Margaret Walker Alexander was an American poet and writer. She was part of the black literary movement in Chicago. She is most noted for her award-winning poem “For My People” in 1942, and the novel “Jubilee” in 1966, which was set in the South during the American Civil War.
Walker was born in Birmingham, Alabama, to Sigismund C. Walker, a Methodist minister, and Marion Walker. Both parents taught Walker philosophy and poetry as a young child. Her family moved to New Orleans when Walker was young. She attended school and eventually enrolled at Northwestern University.
In 1936, she began working with the Federal Writers’ Project under the Works Progress Administration of the President Franklin D. Roosevelt administration during the Great Depression. She was a member of the South Side Writers Group, which included authors such as Richard Wright, Arna Bontemps, Fenton Johnson, and Theodore Ward.
Walker became a literature professor at what is today known as Jackson State University, a historically black college. She taught from 1949 to 1979. In 1968, Walker founded the Institute for the Study of History, Life, and Culture of Black People, which is now called the Margaret Walker Center. Her personal papers are currently located there.
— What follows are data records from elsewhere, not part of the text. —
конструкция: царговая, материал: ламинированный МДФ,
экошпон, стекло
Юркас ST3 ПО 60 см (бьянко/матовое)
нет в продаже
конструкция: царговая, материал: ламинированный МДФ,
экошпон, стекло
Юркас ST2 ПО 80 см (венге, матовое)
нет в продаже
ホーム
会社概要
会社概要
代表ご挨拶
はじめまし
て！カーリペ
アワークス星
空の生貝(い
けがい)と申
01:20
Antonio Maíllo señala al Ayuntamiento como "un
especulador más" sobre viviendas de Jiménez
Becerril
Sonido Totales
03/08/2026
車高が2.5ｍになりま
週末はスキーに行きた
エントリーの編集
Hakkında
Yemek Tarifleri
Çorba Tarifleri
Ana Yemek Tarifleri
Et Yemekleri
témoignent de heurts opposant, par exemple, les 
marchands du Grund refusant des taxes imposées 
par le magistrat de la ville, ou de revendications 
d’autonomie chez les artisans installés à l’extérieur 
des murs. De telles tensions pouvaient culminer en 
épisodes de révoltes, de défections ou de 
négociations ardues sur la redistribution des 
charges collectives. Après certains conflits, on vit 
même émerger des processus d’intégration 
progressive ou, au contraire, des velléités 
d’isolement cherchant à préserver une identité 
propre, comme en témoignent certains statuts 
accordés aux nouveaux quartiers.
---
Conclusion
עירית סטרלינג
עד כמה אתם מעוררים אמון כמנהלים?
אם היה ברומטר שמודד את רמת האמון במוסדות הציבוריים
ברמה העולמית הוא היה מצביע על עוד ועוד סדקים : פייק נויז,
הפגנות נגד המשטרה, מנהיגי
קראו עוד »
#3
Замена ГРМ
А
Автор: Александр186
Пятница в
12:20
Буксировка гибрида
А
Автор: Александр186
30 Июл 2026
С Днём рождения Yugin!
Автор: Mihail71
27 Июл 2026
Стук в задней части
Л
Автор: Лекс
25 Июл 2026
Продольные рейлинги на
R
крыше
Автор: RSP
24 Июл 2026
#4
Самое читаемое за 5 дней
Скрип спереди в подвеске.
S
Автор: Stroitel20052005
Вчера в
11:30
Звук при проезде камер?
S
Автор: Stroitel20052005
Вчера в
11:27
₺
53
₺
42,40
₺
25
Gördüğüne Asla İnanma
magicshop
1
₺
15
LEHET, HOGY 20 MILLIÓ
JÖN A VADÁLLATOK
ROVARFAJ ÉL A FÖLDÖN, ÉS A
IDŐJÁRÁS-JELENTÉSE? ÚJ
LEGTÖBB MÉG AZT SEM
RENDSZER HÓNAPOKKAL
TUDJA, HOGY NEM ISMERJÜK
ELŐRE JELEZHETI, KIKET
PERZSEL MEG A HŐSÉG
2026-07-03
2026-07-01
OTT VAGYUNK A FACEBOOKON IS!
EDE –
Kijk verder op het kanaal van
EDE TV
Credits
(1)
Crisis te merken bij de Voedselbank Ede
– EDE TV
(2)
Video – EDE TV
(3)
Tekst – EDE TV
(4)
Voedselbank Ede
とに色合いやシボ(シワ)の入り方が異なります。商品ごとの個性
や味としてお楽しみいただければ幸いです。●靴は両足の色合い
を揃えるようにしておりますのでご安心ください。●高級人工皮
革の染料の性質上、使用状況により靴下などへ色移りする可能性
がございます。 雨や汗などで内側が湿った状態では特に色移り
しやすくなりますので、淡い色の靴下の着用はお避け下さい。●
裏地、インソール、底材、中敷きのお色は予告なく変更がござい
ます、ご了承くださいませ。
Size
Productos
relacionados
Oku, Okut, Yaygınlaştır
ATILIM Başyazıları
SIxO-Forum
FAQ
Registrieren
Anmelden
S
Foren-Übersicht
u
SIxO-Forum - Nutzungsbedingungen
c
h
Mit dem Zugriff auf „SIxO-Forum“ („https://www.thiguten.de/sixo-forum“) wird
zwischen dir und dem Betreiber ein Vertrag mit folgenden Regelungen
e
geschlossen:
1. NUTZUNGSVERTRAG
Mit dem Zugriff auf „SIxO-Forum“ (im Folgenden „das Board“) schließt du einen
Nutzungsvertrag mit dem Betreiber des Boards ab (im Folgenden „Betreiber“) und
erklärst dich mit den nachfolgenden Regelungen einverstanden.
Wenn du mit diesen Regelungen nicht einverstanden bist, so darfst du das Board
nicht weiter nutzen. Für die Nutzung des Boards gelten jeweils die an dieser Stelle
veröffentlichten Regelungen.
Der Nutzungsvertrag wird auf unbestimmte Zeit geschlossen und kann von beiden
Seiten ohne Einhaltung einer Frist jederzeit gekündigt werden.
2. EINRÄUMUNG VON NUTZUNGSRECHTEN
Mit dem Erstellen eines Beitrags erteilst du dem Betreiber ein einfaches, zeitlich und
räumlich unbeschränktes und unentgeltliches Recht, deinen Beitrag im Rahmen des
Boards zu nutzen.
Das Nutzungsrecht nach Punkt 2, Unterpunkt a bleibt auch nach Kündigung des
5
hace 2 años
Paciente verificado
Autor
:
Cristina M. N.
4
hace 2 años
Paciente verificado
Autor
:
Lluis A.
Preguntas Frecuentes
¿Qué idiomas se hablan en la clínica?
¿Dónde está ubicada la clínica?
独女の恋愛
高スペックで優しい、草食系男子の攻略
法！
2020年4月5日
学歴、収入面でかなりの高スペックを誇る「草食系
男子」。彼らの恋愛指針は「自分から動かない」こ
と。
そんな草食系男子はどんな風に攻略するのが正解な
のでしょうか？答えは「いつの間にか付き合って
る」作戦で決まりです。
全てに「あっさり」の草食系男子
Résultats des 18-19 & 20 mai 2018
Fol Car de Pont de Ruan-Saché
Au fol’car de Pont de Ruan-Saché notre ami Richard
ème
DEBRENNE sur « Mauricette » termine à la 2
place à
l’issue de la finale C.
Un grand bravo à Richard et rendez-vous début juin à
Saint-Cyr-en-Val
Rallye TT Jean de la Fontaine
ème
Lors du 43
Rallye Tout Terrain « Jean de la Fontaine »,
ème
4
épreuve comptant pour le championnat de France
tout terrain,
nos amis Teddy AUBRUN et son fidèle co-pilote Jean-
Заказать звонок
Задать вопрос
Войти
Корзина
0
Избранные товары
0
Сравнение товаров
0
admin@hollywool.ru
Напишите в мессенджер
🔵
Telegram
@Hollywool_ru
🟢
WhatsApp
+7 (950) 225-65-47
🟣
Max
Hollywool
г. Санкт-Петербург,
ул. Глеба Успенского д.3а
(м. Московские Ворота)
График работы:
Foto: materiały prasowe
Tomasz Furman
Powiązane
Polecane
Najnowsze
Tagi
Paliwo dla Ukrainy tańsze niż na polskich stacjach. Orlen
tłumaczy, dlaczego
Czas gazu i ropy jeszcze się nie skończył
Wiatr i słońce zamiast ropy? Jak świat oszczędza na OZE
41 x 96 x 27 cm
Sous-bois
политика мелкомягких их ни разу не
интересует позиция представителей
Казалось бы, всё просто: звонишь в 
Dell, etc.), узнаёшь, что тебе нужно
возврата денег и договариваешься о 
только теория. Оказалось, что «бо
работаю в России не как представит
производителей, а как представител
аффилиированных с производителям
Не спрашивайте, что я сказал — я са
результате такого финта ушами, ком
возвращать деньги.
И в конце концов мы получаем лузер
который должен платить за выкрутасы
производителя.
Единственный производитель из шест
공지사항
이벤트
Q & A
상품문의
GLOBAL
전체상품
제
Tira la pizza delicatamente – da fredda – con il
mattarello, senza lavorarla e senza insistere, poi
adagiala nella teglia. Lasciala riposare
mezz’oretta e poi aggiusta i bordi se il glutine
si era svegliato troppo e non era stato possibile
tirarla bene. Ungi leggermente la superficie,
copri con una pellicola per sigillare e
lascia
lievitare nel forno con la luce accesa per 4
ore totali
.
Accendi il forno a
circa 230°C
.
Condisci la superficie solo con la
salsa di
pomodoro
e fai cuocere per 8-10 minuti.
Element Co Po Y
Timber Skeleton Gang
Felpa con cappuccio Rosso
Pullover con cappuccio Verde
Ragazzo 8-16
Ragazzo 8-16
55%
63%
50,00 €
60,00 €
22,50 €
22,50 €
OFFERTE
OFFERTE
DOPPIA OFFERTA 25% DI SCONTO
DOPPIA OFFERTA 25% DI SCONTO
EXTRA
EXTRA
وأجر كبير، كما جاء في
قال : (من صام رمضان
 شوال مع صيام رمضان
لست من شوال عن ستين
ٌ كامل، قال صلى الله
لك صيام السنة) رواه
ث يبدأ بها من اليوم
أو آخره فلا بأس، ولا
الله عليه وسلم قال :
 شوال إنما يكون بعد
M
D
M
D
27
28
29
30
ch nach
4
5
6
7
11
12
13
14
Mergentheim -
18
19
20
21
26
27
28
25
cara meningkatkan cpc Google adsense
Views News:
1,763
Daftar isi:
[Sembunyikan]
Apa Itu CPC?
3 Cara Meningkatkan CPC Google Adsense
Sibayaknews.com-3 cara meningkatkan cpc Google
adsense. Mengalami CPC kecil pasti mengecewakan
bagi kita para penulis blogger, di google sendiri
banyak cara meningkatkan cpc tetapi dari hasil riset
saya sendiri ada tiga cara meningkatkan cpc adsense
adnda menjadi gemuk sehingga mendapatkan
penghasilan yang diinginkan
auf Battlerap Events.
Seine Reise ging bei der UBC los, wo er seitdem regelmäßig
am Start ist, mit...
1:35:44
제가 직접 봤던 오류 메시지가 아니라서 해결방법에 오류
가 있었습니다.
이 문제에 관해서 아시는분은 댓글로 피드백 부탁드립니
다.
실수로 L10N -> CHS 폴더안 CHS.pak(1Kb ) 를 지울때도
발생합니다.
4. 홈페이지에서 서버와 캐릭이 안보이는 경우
In 1942, Walker’s poetry collection, “For My People,” won the Yale Series of Younger Poets Competition under the judgeship of editor Stephen Vincent Benet, thus making her the first black woman to receive a national writing prize. “For My People” was considered the “most important collection of poetry written by a participant in the Black Chicago Renaissance before Gwendolyn Brooks’, A Street in Bronzeville.”
Much of Walker’s responsiveness to the black experience, which was communicated through the realism of her work, can be attributed to her growing up in a southern home environment that emphasized the rich heritage of black culture.